Postanowiliśmy poszukać noclegu gdzieś w zatoczce Skoutari, która pojawiła nam się na widoku zaraz za Kotronas, po minięciu cypla. Tylko gdzie byłoby najlepiej?
Może gdzieś w okolicy Kalyvia , czyli na końcu półwyspu zamykającego zatokę przyladkiem Pagania (Strogili) ?
Na razie jednak zjeżdżaliśmy w dół, w zachodni kraniec zatoki, pięknie otoczony górami
.
Tyle tylko, że
zanim pojawił się drogowskaz do interesującej nas wioski, wcześniej była droga z napisem „paralia”…

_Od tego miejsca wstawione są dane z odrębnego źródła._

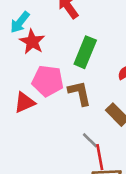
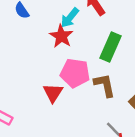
cyan arrow: (20, 22) -> (70, 18), moved
red triangle: (25, 103) -> (53, 93), turned -35

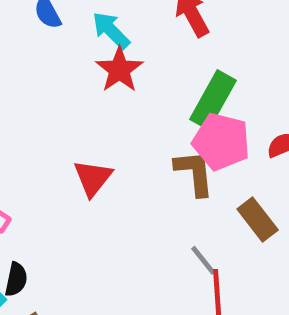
cyan arrow: (70, 18) -> (111, 30), moved, turned 90
pink pentagon: (75, 73) -> (221, 142), moved

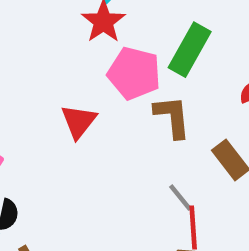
pink pentagon: (221, 142) -> (134, 73), moved

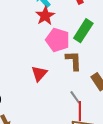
red triangle: (79, 121) -> (39, 74), moved

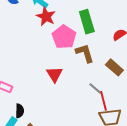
green rectangle: (83, 31) -> (87, 22), turned -35
pink pentagon: (58, 40) -> (64, 37), turned 30

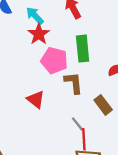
pink pentagon: (64, 37) -> (54, 61), turned -30
red triangle: (54, 74) -> (36, 99), turned -30

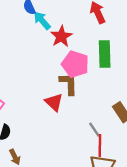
cyan arrow: (35, 16) -> (42, 21), moved
brown L-shape: (74, 83) -> (69, 84), moved

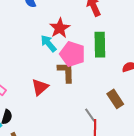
cyan arrow: (42, 21) -> (48, 43), moved
red triangle: (54, 102) -> (40, 87), moved, turned 36

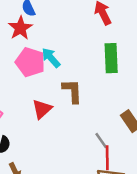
red star: (60, 28) -> (20, 28), moved
pink pentagon: (72, 54) -> (30, 62), moved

W zasadzie, to nie widzieliśmy przeszkód, aby znaleźć nocleg gdzieś bliżej
. Jeśli miejscówka nie przypadłaby nam do gustu, mieliśmy jeszcze trochę rezewy czasowej, żeby dotrzeć do Kalyvii przed zachodem słońca…
Właściwa “mieszkalna” część
Skoútari (bo właśnie na plaże tej wioski trafiliśmy)

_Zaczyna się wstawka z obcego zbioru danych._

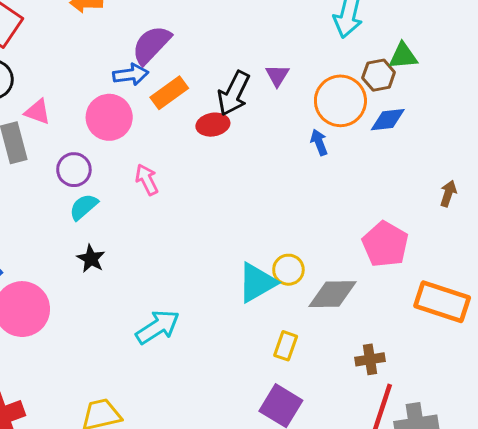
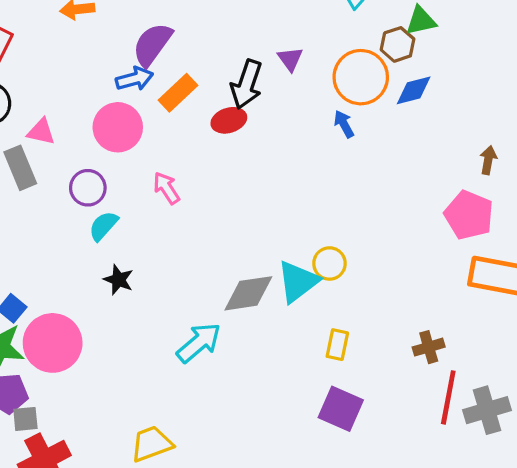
pink pentagon: (385, 244) -> (469, 215), moved
gray diamond: (333, 294) -> (248, 293), moved

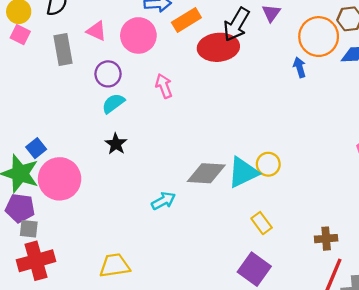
red ellipse: (229, 120) -> (218, 47), size x1.6
pink triangle: (41, 132) -> (96, 31), moved
cyan arrow: (199, 343) -> (163, 201), size x0.7
yellow rectangle: (337, 345) -> (262, 223), turned -60

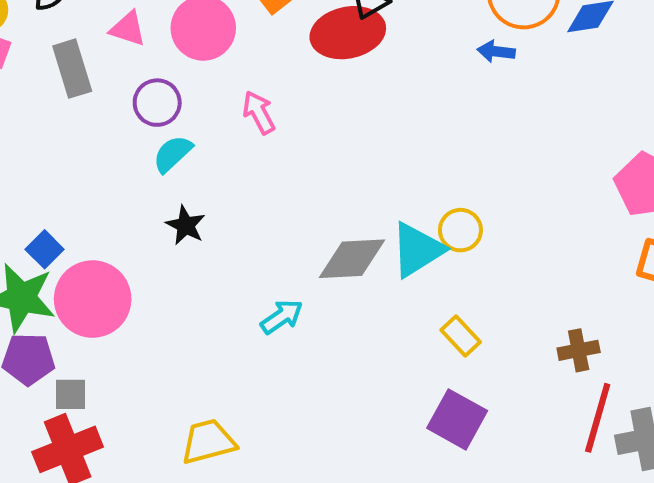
blue arrow: (300, 67) -> (496, 51), turned -60
gray square: (29, 229) -> (71, 394), moved

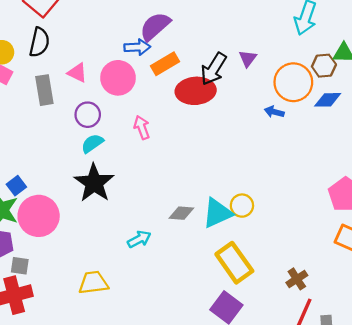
black star: (186, 225) -> (94, 183), size x1.8
gray diamond: (352, 259) -> (181, 213), size x0.7
yellow rectangle: (461, 336) -> (234, 263), size x1.8
brown cross: (579, 350) -> (297, 279), turned -30
yellow trapezoid: (208, 442) -> (93, 283), moved

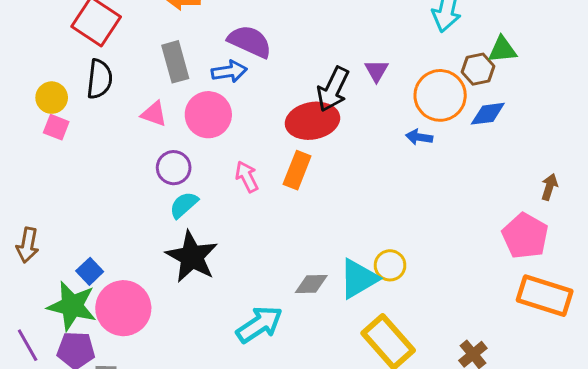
purple semicircle: (155, 26) -> (250, 42), turned 72
orange rectangle: (165, 64) -> (297, 170), moved, turned -32
gray rectangle: (44, 90) -> (175, 62), moved
cyan arrow: (139, 239) -> (259, 324), size x1.5

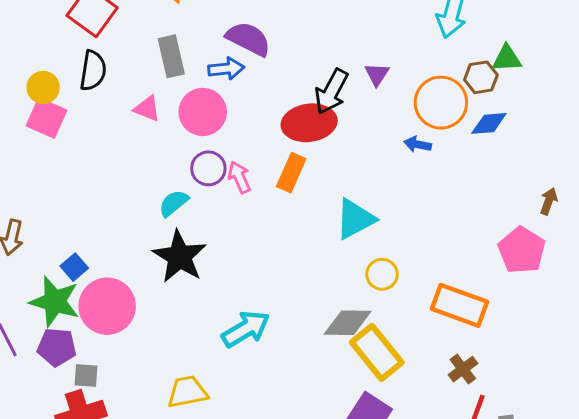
pink square: (56, 127) -> (46, 118), size x1.5
purple circle: (174, 168) -> (208, 168), moved
cyan triangle: (359, 279) -> (355, 219), moved
gray diamond: (311, 284) -> (348, 323), moved, size x1.4
orange rectangle: (545, 296) -> (459, 305), moved

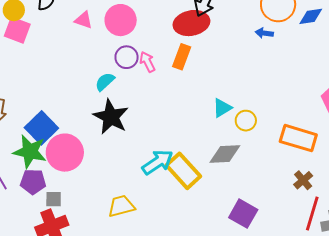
cyan triangle: (355, 219) -> (222, 108), moved, size x0.7
blue square: (74, 267) -> (41, 128), size x1.8
yellow rectangle: (377, 352) -> (183, 171), moved

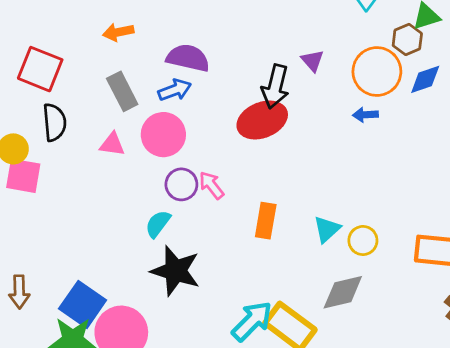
orange rectangle: (182, 57) -> (266, 221), moved

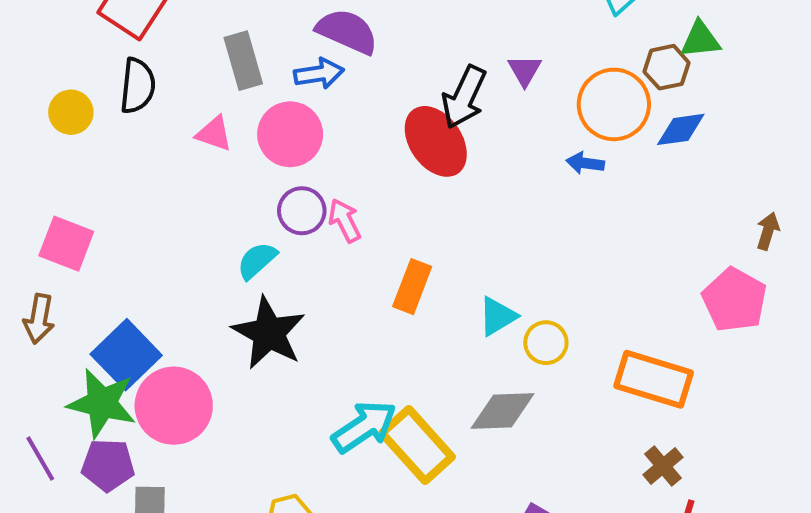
red ellipse: (262, 120) -> (436, 141), turned 66
pink square: (23, 176) -> (66, 244), moved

leży na wzgórzu, spory kawałek od wody.
Nawet przez moment mieliśmy ochotę, żeby pójść tam na spacer, ale wygrała plaża
. Tak właściwie, to są to trzy połączone ze sobą plaże – my dotarliśmy w okolice tawerny Kalamakia przy rozległej piaszczystej plaży o tej samej nazwie.
Miejsce spodobało nam się, zwłaszcza że było prawie puste
.
Na plaży były tylko dwie osoby, zapewne z małego auta stojącego na parkingu. Nie ulegało wątpliwości, że na noc tu nie zostaną
. Nam natomiast dość spory parking, całkowicie skryty w oliwkowym gaiku
, jak najbardziej pasował na ustawienie tam naszej sypialni, otwartą klapą z widokiem na morze.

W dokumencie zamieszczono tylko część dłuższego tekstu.